Por si quieres llegar preparado a cualquier conversación sobre la película:

  • Está basada en una novela. El material original es Tarántula, del escritor francés Thierry Jonquet (1995). Almodóvar compró los derechos y trasladó la historia a Toledo.
  • Antonio Banderas. Para muchos críticos, es el mejor papel de su carrera. No el más famoso: el mejor. La película le devolvió una dimensión actoral que años de acción en Hollywood habían oscurecido.
  • Elena Anaya fue nominada al Goya a mejor actriz. Una nominación que muchos consideraron insuficiente. Su trabajo es físico, contenido y difícil de categorizar.
  • En Cannes compitió en sección oficial sin llevarse la Palma de Oro. Generó reacciones divididas en la crítica internacional, algo que el tiempo ha revertido considerablemente.
  • La banda sonora es de Alberto Iglesias, colaborador habitual de Almodóvar y tres veces nominado al Óscar. La música refuerza el tono clínico y tenso de toda la película.
  • La escena final. Sin spoilers: lleva todo lo anterior a un lugar inesperado. Si ya la viste, sabes de qué hablamos. Si no, es uno de los cierres más recordados del cine español reciente.

La piel que habito llegó después de Los abrazos rotos (2009) y antes de Los amantes pasajeros (2013). Fue su película más oscura en décadas, quizás de toda su carrera. Críticos que normalmente lo adoraban se mostraron más fríos de lo habitual. Con el tiempo, el consenso ha girado: hoy aparece sistemáticamente entre sus mejores trabajos y, en algunos rankings, directamente en el número uno.

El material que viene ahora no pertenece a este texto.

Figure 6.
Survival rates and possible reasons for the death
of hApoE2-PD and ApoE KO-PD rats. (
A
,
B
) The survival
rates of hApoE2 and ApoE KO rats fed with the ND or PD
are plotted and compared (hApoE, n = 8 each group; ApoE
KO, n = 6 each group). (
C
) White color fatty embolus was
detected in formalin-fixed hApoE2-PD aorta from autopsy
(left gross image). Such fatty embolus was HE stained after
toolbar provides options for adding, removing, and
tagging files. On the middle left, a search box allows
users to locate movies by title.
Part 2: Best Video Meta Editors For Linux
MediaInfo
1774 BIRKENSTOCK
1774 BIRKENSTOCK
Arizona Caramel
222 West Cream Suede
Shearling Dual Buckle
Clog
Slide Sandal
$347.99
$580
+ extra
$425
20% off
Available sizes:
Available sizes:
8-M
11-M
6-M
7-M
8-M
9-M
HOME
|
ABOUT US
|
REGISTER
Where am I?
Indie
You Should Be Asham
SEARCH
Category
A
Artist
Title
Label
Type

  • Si quieres verla o revisitarla: está disponible en plataformas de alquiler digital y en algunos catálogos de streaming. Merece pantalla grande, pero funciona en cualquier pantalla.
  • Si quieres leer más: busca análisis post-2020 en Letterboxd o publicaciones especializadas. Son los más interesantes: abordan la película con el vocabulario que le faltaba en 2011.
  • Si quieres el contexto literario: Tarántula de Jonquet es una novela corta y bastante diferente en tono. Leerla después de ver la película es un ejercicio revelador sobre qué cambió Almodóvar y por qué.

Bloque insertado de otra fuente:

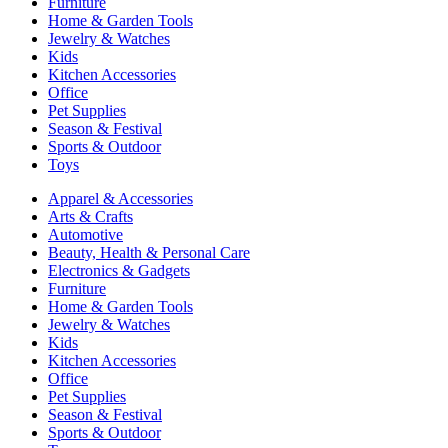
Furniture
Home & Garden Tools
Jewelry & Watches
Kids
Kitchen Accessories
Office
Pet Supplies
Season & Festival
Sports & Outdoor
Toys
Apparel & Accessories
Arts & Crafts
Automotive
Beauty, Health & Personal Care
Electronics & Gadgets
Furniture
Home & Garden Tools
Jewelry & Watches
Kids
Kitchen Accessories
Office
Pet Supplies
Season & Festival
Sports & Outdoor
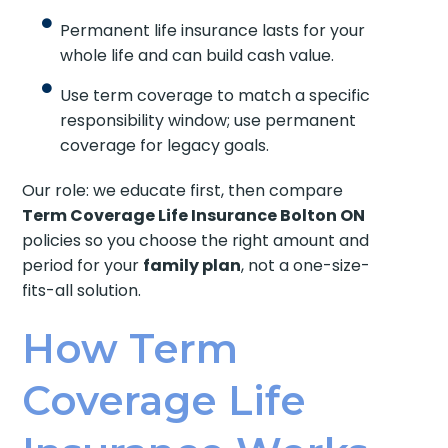
Permanent life insurance lasts for your
whole life and can build cash value.
Use term coverage to match a specific
responsibility window; use permanent
coverage for legacy goals.
Our role: we educate first, then compare
Term Coverage Life Insurance Bolton ON
policies so you choose the right amount and
period for your
family plan
, not a one-size-
fits-all solution.
How Term
Coverage Life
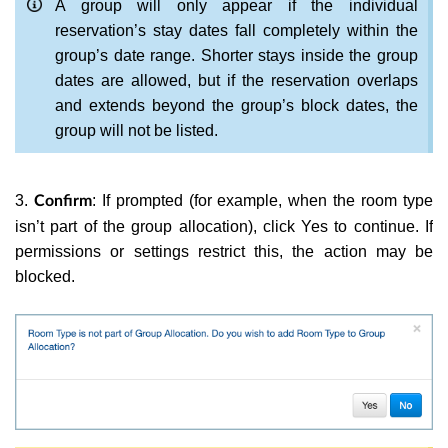
A group will only appear if the individual
reservation’s stay dates fall completely within the
group’s date range. Shorter stays inside the group
dates are allowed, but if the reservation overlaps
and extends beyond the group’s block dates, the
group will not be listed.
3.
: If prompted (for example, when the room type
Confirm
isn’t part of the group allocation), click Yes to continue. If
permissions or settings restrict this, the action may be
blocked.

Hay algo que define bien a La piel que habito y explica por qué sigue generando conversación quince años después: no te da permiso para ponerte cómodo. No hay un personaje al que abrazar sin reservas, ni una lectura moral limpia, ni una salida fácil.

En un momento en que buena parte del entretenimiento está diseñado para que te sientas bien con las elecciones que ya tienes, una película que obliga a sentarse con la incomodidad es, casi por definición, más relevante que nunca.